Круг хором протестует. Впрочем, наш круг в самом деле превратился в хор античной трагедии, выражающий симпатию и поддержку злополучному протагонисту. Индивидуальные реакции тонут в этой коллективной стихии, даже миссис Банистер предстает в личине уже не львицы, а агнца и блеет вместе с нами. Словом, мы с тем же остервенением требуем от Мюрзек вернуться, с каким раньше изгоняли ее. Окружая ее, точно пчелы свою матку, теснясь в узких проходах между креслами и не без удовольствия прижимаясь друг к другу – ибо всякая давка и толкотня, даже когда мы против них протестуем, удовлетворяют нашу внутреннюю потребность в телесном контакте, – мы с наслаждением купаемся в струях прощения и доброты, которые, идя от сердца к сердцу, множатся, набирают силу и в конце концов изливаются на Мюрзек.
Мы единодушны: она не может оставаться там, где она сейчас сидит. Кресла тут неудобны, ногам тесно, освещение скудное, отопление слабое. К тому же, после перенесенных ею испытаний, она нуждается в моральной поддержке, и никто из нас не может без содрогания видеть, как она здесь томится, прикованная к скале раскаяния, где хищные птицы станут клевать ее и без того не слишком здоровую печень.

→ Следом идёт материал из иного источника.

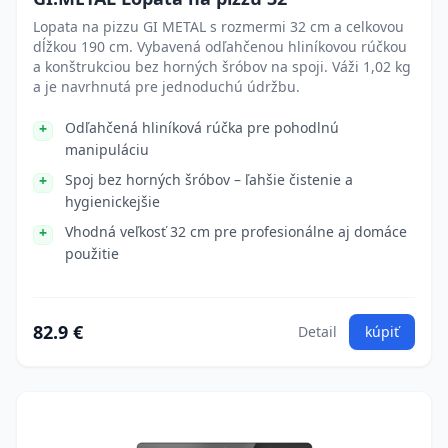
Lopata na pizzu GI METAL s rozmermi 32 cm a celkovou
dĺžkou 190 cm. Vybavená odľahčenou hliníkovou rúčkou
a konštrukciou bez horných šróbov na spoji. Váži 1,02 kg
a je navrhnutá pre jednoduchú údržbu.
Odľahčená hliníková rúčka pre pohodlnú
manipuláciu
Spoj bez horných šróbov – ľahšie čistenie a
hygienickejšie
Vhodná veľkosť 32 cm pre profesionálne aj domáce
použitie
82.9 €
Detail
kúpiť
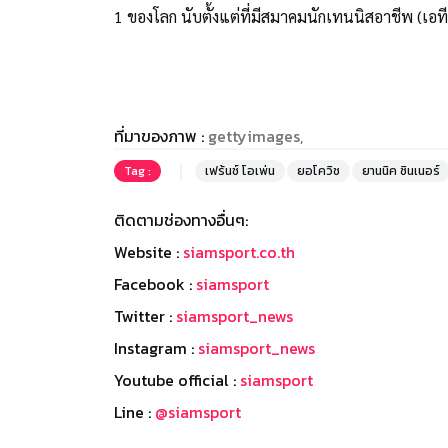
1 ของโลก นับตั้งแต่ที่มีสมาคมนักเทนนิสอาชีพ (เอทีพี
ที่มาของภาพ :
gettyimages,
Tag :
เฟร้นช์ โอเพ่น
ยอโควิช
ยานนิค ซินเนอร์
ติดตามช่องทางอื่นๆ:
Website :
siamsport.co.th
Facebook :
siamsport
Twitter :
siamsport_news
Instagram :
siamsport_news
Youtube official :
siamsport
Line :
@siamsport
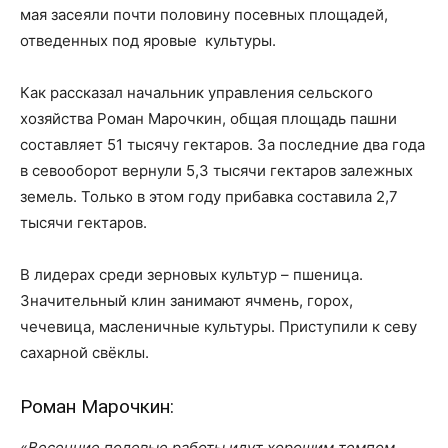
мая засеяли почти половину посевных площадей,
отведенных под яровые культуры.
Как рассказал начальник управления сельского
хозяйства Роман Марочкин, общая площадь пашни
составляет 51 тысячу гектаров. За последние два года
в севооборот вернули 5,3 тысячи гектаров залежных
земель. Только в этом году прибавка составила 2,7
тысячи гектаров.
В лидерах среди зерновых культур – пшеница.
Значительный клин занимают ячмень, горох,
чечевица, масленичные культуры. Приступили к севу
сахарной свёклы.
Роман Марочкин:
«
Весенние полевые работы идут хорошим темпом.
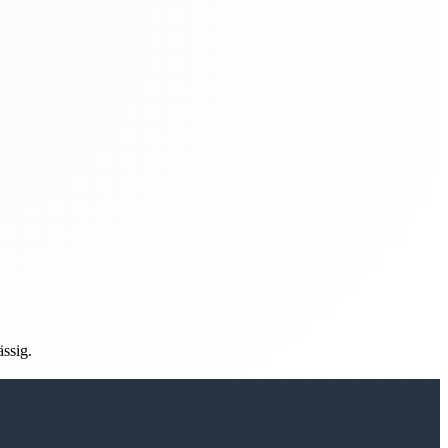
ässig.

Под этим теплым братским дождем Мюрзек оттаивает. Однако она упорно цепляется за свою скалу, поочередно обращая к нам признательные взгляды и говоря каждому «спасибо», в особенности мадам Эдмонд, которая, сжимая своей могучей дланью тонкую талию Робби и безбожно грассируя, твердит, обращаясь к горемычной страдалице, что та «не может здесь оставаться и морозить себе зад, когда все просят ее вернуться вместе с нами к нашему общему очагу».
Но окончательную победу одерживает, надо признаться, казуистика Карамана. Корректный, лощеный, с непрерывно подергивающейся губой и полуприкрытыми веками (и, по всей видимости, равнодушный к тому, что к нему прижали Мишу; правда и то, что у нее очень мало округлостей), Караман переключил свой голос на самые низкие и бархатные ноты, дабы прежде всего отметить, что он, со своей стороны, никогда не требовал выдворения мадам Мюрзек в туристический класс (взгляд на Блаватского) и что он считает маложелательным, чтобы она здесь оставалась далее. Если мадам Мюрзек хочет покаяться и попросить прощения за свои, может быть, немного резкие замечания в наш адрес (мы пребываем сейчас в таком состоянии духа, что это упоминание, при всей его сдержанности, кажется нам бестактным), она с тем же успехом может это сделать и в первом классе, сидя бок о бок с себе подобными, и ее раскаяние будет тем более похвальным, что оно произойдет публично. И наконец, если предположить, что она останется здесь, уместно будет спросить, милосердно ли заставлять бортпроводницу всякий раз отдельно приносить мадам Мюрзек еду в туристический класс, тем самым осложняя ее, бортпроводницы, работу?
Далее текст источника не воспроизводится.